Erdmann ging dabei noch von einem eng gefassten Kreuzzugsbegriff aus. Nur jene Unternehmungen, die nach Palästina führten oder führen sollten, um das Heilige Land und die Heilige Stadt Jerusalem zu befreien, ließ er als »eigentliche« Kreuzzüge gelten. Sie seien durch »Kreuzpredigt, Kreuzgelübde, Kreuznahme und […] Kreuzablaß« gekennzeichnet gewesen und somit immer von einer religiösen Gesinnung, keinesfalls von weltlichen Absichten inspiriert worden. Erdmann geht so weit, den wirklichen Kreuzzügen ein »Moment der nationalen Uninteressiertheit« zu unterstellen. Da aber Portugal so spät in die Kreuzzugsgeschichte eingetreten sei und den Kreuzzugsgedanken dann dazu benutzt habe, sein Kolonialreich auf- und auszubauen, müsse man diese Unternehmungen zu den zahlreichen »Ablenkungen und Abirrungen« rechnen, die die Geschichte der Kreuzzüge seit dem 13. Jahrhundert gekennzeichnet hätten.46 Das muss man nicht so sehen und die neuere, vor allem die englische und amerikanische Forschung bevorzugt einen erweiterten Kreuzzugsbegriff, der ohne die Unterscheidung von eigentlichen und abgelenkten, verirrten oder gar pervertierten Kreuzzügen auskommt. Dabei beruft sie sich auf Erdmanns jüngere Arbeiten. In seiner Dissertation hielt er noch an dem klassischen Begriff fest, bekannte sich aber bereits zu einer konsequent geistes- bzw. frömmigkeitsgeschichtlichen Interpretation der mittelalterlichen Geschichte. Seine späteren Arbeiten sollten darauf aufbauen. Außerdem gab sie ihm die Gelegenheit, zu erproben, was ihn weiterhin auszeichnen sollte: die Erhellung eines bedeutsamen Gegenstands durch die quellenkritisch informierte Detailanalyse, die sich nicht in Quisquilien erschöpft, sondern die Grundlagen für weitreichende Folgerungen legt.
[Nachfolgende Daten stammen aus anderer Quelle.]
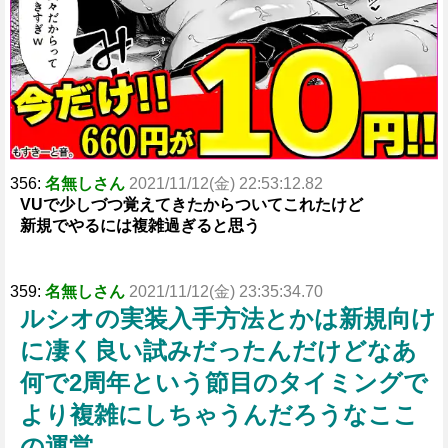
356:
名無しさん
2021/11/12(金) 22:53:12.82
VUで少しづつ覚えてきたからついてこれたけど
新規でやるには複雑過ぎると思う
359:
名無しさん
2021/11/12(金) 23:35:34.70
ルシオの実装入手方法とかは新規向け
に凄く良い試みだったんだけどなあ
何で2周年という節目のタイミングで
より複雑にしちゃうんだろうなここ
の運営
Eine solche Untersuchung hätte ohne genaue Ortskenntnisse nicht geschrieben werden können. Sie lebt geradezu von den persönlichen Erfahrungen des Verfassers und reicht dessen Einsichten als lebendige Anschauung weiter. Doch sie musste von einer deutschen Universität approbiert werden. Erdmann schrieb sich also für zwei Semester an der Universität Würzburg ein und legte dann die erforderlichen Prüfungen ab. Für das Rigorosum wählte er die nicht ungewöhnliche und doch bemerkenswerte Fächerkombination: Geschichte – Alte Geschichte – romanische Sprachen. Geschichte hatte er ganze vier Semester studiert, Portugiesisch und Spanisch nicht an einer Universität, sondern im Alltag vor Ort erlernt. Eine solche Prüfung wäre heute nicht mehr möglich.47 Doch auch, wenn man die damaligen Bedingungen in Rechnung stellt, zeigt das Würzburger Verfahren, dass Erdmann unter allen Umständen seinen eigenen Weg ging.